[Data extract Boundary: Start]

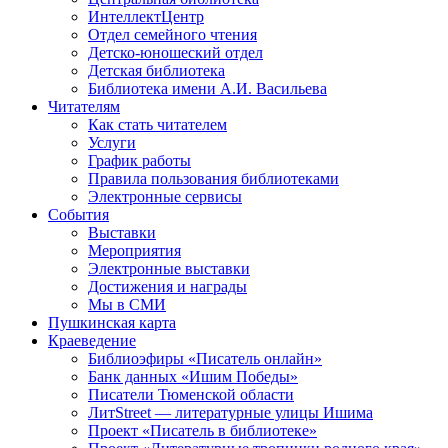
ИнтеллектЦентр
Отдел семейного чтения
Детско-юношеский отдел
Детская библиотека
Библиотека имени А.И. Васильева
Читателям
Как стать читателем
Услуги
График работы
Правила пользования библиотеками
Электронные сервисы
События
Выставки
Мероприятия
Электронные выставки
Достижения и награды
Мы в СМИ
Пушкинская карта
Краеведение
Библиоэфиры «Писатель онлайн»
Банк данных «Ишим Победы»
Писатели Тюменской области
ЛитStreet — литературные улицы Ишима
Проект «Писатель в библиотеке»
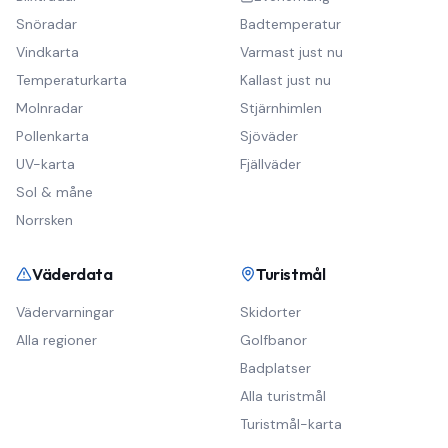
Snöradar
Badtemperatur
Vindkarta
Varmast just nu
Temperaturkarta
Kallast just nu
Molnradar
Stjärnhimlen
Pollenkarta
Sjöväder
UV-karta
Fjällväder
Sol & måne
Norrsken
Väderdata
Turistmål
Vädervarningar
Skidorter
Alla regioner
Golfbanor
Badplatser
Alla turistmål
Turistmål-karta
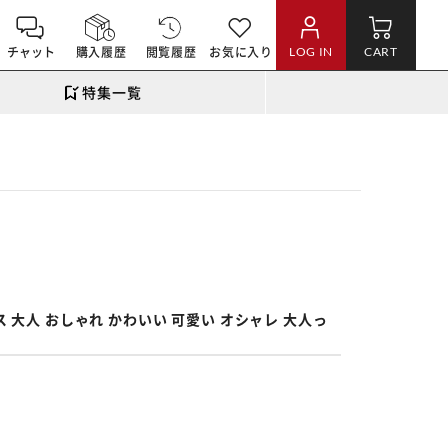
チャット
購入履歴
閲覧履歴
お気に入り
LOG IN
CART
特集一覧
。
 大人 おしゃれ かわいい 可愛い オシャレ 大人っ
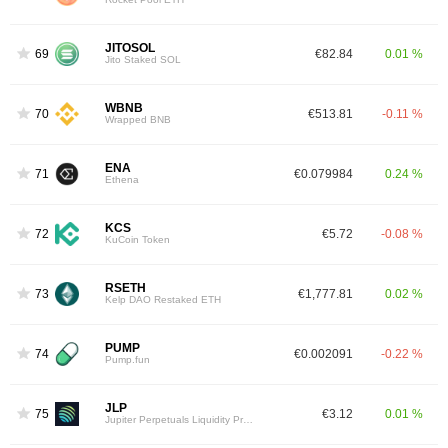
JITOSOL
69
€82.84
0.01 %
Jito Staked SOL
WBNB
70
€513.81
-0.11 %
Wrapped BNB
ENA
71
€0.079984
0.24 %
Ethena
KCS
72
€5.72
-0.08 %
KuCoin Token
RSETH
73
€1,777.81
0.02 %
Kelp DAO Restaked ETH
PUMP
74
€0.002091
-0.22 %
Pump.fun
JLP
75
€3.12
0.01 %
Jupiter Perpetuals Liquidity Provider Token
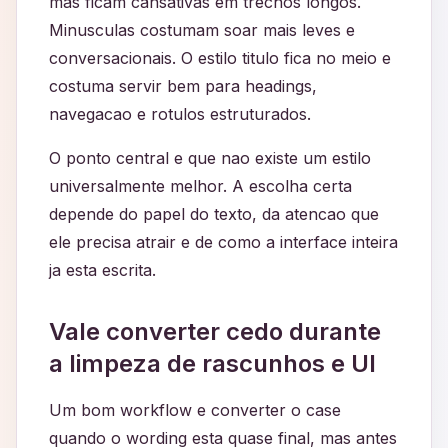
mas ficam cansativas em trechos longos.
Minusculas costumam soar mais leves e
conversacionais. O estilo titulo fica no meio e
costuma servir bem para headings,
navegacao e rotulos estruturados.
O ponto central e que nao existe um estilo
universalmente melhor. A escolha certa
depende do papel do texto, da atencao que
ele precisa atrair e de como a interface inteira
ja esta escrita.
Vale converter cedo durante
a limpeza de rascunhos e UI
Um bom workflow e converter o case
quando o wording esta quase final, mas antes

[Data extract Boundary: End]

What the task asks: The expected answer is every line in the data above that carries the string "converter".

Task answer:
Vale converter cedo durante
Um bom workflow e converter o case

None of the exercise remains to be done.